:: RECORDED DATA ::
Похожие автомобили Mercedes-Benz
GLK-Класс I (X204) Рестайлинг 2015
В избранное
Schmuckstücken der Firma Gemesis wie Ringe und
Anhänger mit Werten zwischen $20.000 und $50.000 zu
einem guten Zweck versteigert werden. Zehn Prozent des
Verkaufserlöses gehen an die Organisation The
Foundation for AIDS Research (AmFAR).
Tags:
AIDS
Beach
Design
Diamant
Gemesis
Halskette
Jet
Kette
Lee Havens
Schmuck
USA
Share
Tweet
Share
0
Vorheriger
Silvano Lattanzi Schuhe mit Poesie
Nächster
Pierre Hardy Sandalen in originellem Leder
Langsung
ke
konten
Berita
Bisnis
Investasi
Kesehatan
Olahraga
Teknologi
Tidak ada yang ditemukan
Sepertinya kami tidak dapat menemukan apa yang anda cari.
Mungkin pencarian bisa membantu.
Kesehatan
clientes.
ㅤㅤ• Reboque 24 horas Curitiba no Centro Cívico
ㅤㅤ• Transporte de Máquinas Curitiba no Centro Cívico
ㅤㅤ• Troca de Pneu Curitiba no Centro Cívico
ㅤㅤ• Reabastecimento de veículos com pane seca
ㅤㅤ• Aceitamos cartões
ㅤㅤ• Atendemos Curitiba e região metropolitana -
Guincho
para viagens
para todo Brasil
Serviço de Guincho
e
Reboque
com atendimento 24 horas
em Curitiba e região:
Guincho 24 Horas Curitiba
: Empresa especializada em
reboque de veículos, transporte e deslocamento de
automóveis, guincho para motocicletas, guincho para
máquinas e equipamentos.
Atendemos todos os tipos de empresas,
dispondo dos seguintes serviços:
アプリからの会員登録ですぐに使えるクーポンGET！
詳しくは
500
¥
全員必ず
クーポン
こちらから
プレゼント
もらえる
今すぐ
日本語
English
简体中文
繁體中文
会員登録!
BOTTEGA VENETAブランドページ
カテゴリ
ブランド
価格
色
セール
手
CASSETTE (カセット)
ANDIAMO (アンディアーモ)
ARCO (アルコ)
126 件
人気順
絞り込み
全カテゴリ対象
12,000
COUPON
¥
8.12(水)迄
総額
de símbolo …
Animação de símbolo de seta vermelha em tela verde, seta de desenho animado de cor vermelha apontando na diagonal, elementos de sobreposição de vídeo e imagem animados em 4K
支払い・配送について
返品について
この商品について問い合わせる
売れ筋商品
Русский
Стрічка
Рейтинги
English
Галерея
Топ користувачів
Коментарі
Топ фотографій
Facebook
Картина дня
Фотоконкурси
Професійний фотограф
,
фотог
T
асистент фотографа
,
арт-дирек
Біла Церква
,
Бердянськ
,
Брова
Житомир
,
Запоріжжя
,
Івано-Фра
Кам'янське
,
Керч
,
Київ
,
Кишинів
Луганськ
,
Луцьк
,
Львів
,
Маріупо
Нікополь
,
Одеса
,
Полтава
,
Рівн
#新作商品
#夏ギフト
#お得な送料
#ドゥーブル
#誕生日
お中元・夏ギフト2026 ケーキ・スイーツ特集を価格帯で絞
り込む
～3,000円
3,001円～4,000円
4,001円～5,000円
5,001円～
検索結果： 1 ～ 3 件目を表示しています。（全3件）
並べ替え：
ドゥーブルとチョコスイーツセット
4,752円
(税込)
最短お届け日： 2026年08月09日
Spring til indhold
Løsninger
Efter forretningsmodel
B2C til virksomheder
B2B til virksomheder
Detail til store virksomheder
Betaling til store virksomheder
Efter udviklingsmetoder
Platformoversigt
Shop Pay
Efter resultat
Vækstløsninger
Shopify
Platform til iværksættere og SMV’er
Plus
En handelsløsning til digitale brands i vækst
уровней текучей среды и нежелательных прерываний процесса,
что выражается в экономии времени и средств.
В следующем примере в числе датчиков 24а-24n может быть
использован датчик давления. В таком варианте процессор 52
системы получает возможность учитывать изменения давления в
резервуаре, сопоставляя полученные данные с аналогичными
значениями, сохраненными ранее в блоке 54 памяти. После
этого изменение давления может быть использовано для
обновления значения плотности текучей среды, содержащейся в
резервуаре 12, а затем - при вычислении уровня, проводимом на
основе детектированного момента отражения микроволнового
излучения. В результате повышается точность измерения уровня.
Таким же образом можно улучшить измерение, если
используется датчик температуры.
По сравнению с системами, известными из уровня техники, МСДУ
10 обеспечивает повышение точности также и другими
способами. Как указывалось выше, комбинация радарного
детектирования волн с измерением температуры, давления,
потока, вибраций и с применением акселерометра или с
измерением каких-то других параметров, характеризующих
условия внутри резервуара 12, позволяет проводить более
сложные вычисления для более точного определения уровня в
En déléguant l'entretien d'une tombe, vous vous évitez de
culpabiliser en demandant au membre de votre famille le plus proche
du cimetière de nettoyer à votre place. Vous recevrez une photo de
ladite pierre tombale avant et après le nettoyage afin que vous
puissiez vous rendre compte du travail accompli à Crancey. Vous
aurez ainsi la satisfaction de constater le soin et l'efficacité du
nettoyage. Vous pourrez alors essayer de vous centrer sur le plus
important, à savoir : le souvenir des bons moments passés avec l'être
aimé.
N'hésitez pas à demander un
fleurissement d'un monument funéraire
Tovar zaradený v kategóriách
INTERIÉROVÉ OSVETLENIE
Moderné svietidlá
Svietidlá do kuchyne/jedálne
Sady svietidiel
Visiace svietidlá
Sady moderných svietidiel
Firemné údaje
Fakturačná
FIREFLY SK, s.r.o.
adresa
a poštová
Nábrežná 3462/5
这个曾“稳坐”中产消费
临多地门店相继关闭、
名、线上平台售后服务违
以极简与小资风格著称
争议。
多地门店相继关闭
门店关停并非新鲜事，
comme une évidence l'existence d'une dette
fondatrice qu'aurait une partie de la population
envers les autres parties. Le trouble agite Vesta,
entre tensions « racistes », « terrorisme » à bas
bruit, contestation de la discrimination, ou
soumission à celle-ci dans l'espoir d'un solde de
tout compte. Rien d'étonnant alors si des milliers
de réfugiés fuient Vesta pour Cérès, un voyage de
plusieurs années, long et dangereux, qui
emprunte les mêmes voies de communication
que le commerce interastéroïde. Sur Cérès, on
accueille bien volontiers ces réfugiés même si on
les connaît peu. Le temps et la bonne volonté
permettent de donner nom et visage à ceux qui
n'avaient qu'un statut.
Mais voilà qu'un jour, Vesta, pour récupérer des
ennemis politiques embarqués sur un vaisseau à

:: EXERCISE BRIEF ::
Copy the stretch of the records above that runs from the line with "FIREFLY SK, s.r.o." through the line with "soumission à celle-ci". Both end lines belong in the copy, and nothing else does.

:: RESULT FOR THIS EXERCISE ::
FIREFLY SK, s.r.o.
adresa
a poštová
Nábrežná 3462/5
这个曾“稳坐”中产消费
临多地门店相继关闭、
名、线上平台售后服务违
以极简与小资风格著称
争议。
多地门店相继关闭
门店关停并非新鲜事，
comme une évidence l'existence d'une dette
fondatrice qu'aurait une partie de la population
envers les autres parties. Le trouble agite Vesta,
entre tensions « racistes », « terrorisme » à bas
bruit, contestation de la discrimination, ou
soumission à celle-ci dans l'espoir d'un solde de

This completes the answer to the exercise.